C’est ce qui permet aujourd’hui au CNRS de convoquer le sociologue pour avoir publiquement tenus des propos « aux conséquences dommageables » pour l’organisme et l’agent en question. Selon Vincent Geisser, ce message privé a été publié à son insu, et le responsable du blog ainsi que les animateurs des listes de diffusion ont été alertés et priés de dépublier le courrier peu de temps après. Le conseil de discipline devra juger de la bonne foi du chercheur. Le fonctionnaire-défense pourrait le poursuivre pour diffamation.

Interrogatoire politique

Mais c’est sur le deuxième motif de convocation, le manquement à l’obligation de réserve, que la polémique s’est constituée et que la controverse prend tout son sens. Car bien avant l’échange de mail avec l’allocataire de recherche, Vincent Geisser faisait déjà l’objet d’une étroite surveillance de la part de Joseph Illand.

En 2006, le fonctionnaire-défense vient inspecter le sociologue en son laboratoire d’Aix-en-Provence, l’Iremam (Institut de recherches et d’études sur le monde arabe et musulman). La rencontre doit porter sur la mise en conformité auprès de la Cnil d’une enquête que prépare alors Vincent Geisser sur « les enseignants-chercheurs issus des migrations maghrébines ». Mais « au bout de deux heures, il sort un dossier personnel qui m’était consacré recensant des interventions que j’avais faites, des propos tenus devant le conseil européen, à l’Ifri (institut français de relations internationales), des propos sur l’association Ni putes ni soumises, raconte aujourd’hui Vincent Geisser, et il me pose des questions sur l’islam : pourquoi avez-vous dit ça... ». Au point que l’entretien se transforme, selon lui, en véritable « interrogatoire politique ».

Les deux hommes ne se reverront plus. Mais les pressions continuent, comme le confirme l’ancienne directrice du département de sciences humaines et sociales du CNRS, Marie-Françoise Courel, qui apprend que le fonctionnaire-défense veut prendre des sanctions à l’égard du sociologue. « Ça fait quatre ans qu’il s’acharne sur lui », confirme-t-elle aujourd’hui. En 2004, le laboratoire dans lequel travaille Vincent Geisser, l’Iremam, a été classé « établissement sensible », et sommé de fournir mensuellement la liste de ses stagiaires étrangers à l’Union européenne. Ce laboratoire du CNRS est spécialisé sur le monde arabe et musulman.

« Un tiers des laboratoires du CNRS rentrent dans cette catégorie, explique Joseph Illand à Mediapart.

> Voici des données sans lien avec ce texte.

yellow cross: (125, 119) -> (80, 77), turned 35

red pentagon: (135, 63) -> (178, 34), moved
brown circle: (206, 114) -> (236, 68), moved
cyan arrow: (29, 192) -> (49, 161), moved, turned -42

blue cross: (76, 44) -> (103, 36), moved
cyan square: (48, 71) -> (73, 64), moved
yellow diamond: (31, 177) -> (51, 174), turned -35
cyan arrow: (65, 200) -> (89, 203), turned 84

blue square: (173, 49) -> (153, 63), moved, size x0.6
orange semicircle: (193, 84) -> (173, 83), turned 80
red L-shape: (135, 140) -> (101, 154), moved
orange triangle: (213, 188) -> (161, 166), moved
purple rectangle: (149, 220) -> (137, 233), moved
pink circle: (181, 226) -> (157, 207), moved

La sensibilité est liée dans le cas présent soit à des recherches appliquées avec retombées en matière de brevets, soit une sensibilité de recherche de défense plutôt en amont, soit des enjeux sociétaux importants et susceptibles d’induire des risques pour le CNRS (juridiques par exemple) ou pour ses personnels (atteintes aux personnes, menaces de mort. » L’actuel fonctionnaire défense est en poste depuis le 1er septembre 2003. Il s’était fait connaître de beaucoup au CNRS en 2005 en leur demandant de ne plus utiliser le logiciel de téléphone par internet Skype, par souci de sécurité. Emanant du haut fonctionnaire de défense du ministère de l’éducation nationale, de l’enseignement supérieur et de la recherche, Bernard Vor, cette requête avait suscité moqueries et quolibets dans les labo, où travaille un personnel international, en contact quasi permanent avec collègues et amis à l’étranger. Et donc gros consommateur de ce logiciel de téléphonie gratuite.

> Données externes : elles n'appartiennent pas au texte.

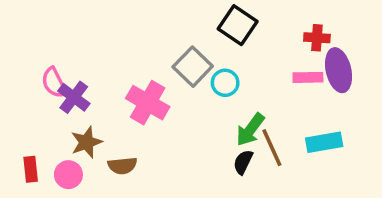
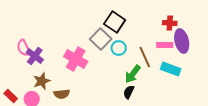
black square: (238, 25) -> (115, 22), moved
cyan rectangle: (324, 142) -> (171, 69), moved, turned 30
brown line: (272, 148) -> (145, 57), moved
red rectangle: (31, 169) -> (11, 96), turned -40

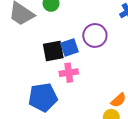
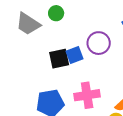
pink cross: (69, 73) -> (87, 95), moved, size x1.4

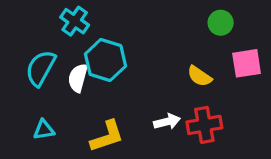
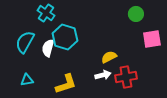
yellow semicircle: (200, 76) -> (109, 57), moved, turned 119

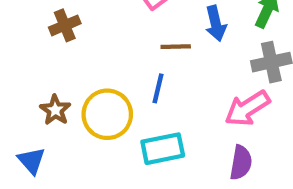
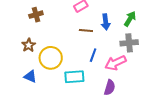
blue line: (158, 88) -> (93, 55), moved
brown star: (55, 110) -> (29, 45), moved
blue triangle: (32, 161) -> (30, 76), moved, turned -32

Quel rapport entre les missions officielles de Joseph Illand et les travaux et interventions de Vincent Geisser ? Le sociologue est connu pour ses prises de position polémiques sur l’islamophobie, concept qu’il a développé dans son livre La Nouvelle Islamophobie (2003), accusé à sa sortie de servir la dérive victimaire de la société française. C’est un contributeur régulier du site de débat musulman oumma.com. Un chercheur engagé, militant dans ses interventions publiques, mais scientifiquement reconnu.

« Je le connais par ses travaux et par notre fréquentation, ensemble, des mêmes colloques », témoigne Esther Benbassa, très mobilisée pour sa défense. Pour Marie-Françoise Courel, « c’est un très bon jeune chercheur ». En quoi met-il en danger le patrimoine scientifique du CNRS ? « Dans le patrimoine scientifique on englobe aussi les risques d’atteinte aux personnes, de même que les atteintes à la réputation et l’image de marque de l’établissement, les questions d’éthique... », précise Joseph Illand. Concrètement, c’est notamment la signature de certaines tribunes et pétitions en tant que chercheur au CNRS qui a heurté le fonctionnaire-défense.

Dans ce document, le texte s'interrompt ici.